The Enemy have announced a huge homecoming show to celebrate the 20th anniversary of their debut album ‘We’ll Live And Die In These Towns’.
The band will be headlining at the 10,000-capacity indoor arena at the Coventry Building Society Arena on Saturday March 20, 2027, their biggest show since they sold out the venue in 2008.
They have strong connections with the city, and today (May 4) they headlined the promotion party for Coventry City’s return to the Premier League after a 25-year absence, having already played on the pitch earlier in the season.
Tickets for the show next year go on sale at 10am on Friday (May 8) and you will be able to get yours here.
The Enemy frontman Tom Clarke has said: “We’re all incredibly excited to return to Coventry Arena in March. Last time we headlined that space it was a great night, but this time with the added buzz around Coventry City FC we expect the atmosphere will be even more emotionally charged. It has all the ingredients for an unforgettable, once in lifetime event.”
‘We’ll Live And Die In These Towns’ was released in July 2007 and went straight in at Number One in the UK charts. It sold over 300,000 copies and included the band’s signature songs ‘Had Enough’, ‘Away From Here’ and ‘You’re Not Alone’. They went on to win the Best New Band prize at the NME Awards the following year.
They had split up in 2016, before reforming in 2022 and embarking on a comeback tour alongside The Subways and The Holloways.
They released their fifth album ‘Social Disguises’, and their first in 11 years, in February, and Clarke said they tried to make it “in the same frame of mind that we made our first, as though we were making the follow-up to it”.

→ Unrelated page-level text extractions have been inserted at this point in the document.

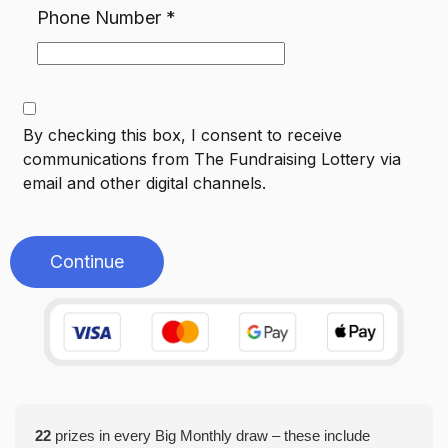
Phone Number
*
By checking this box, I consent to receive
communications from
The Fundraising Lottery
via
email and other digital channels.
Continue
22
prizes in every Big Monthly draw – these include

NME gave ‘We’ll Live And Die In These Towns’ a strong review back in 2007, writing: “There’s a buzz around this band that can’t be bought with hype or any other corrupt currency you care to mention, and this album has delivered on it. Where they go from here is up to them; next time around, they’ll have left the mean streets of Cov, and with them, the things that made this album so startling and special. But that’s in the future; right now, The Enemy are the gloriously untrendy sound of old-fashioned British rock’n’roll. Be thankful that they left the day jobs.”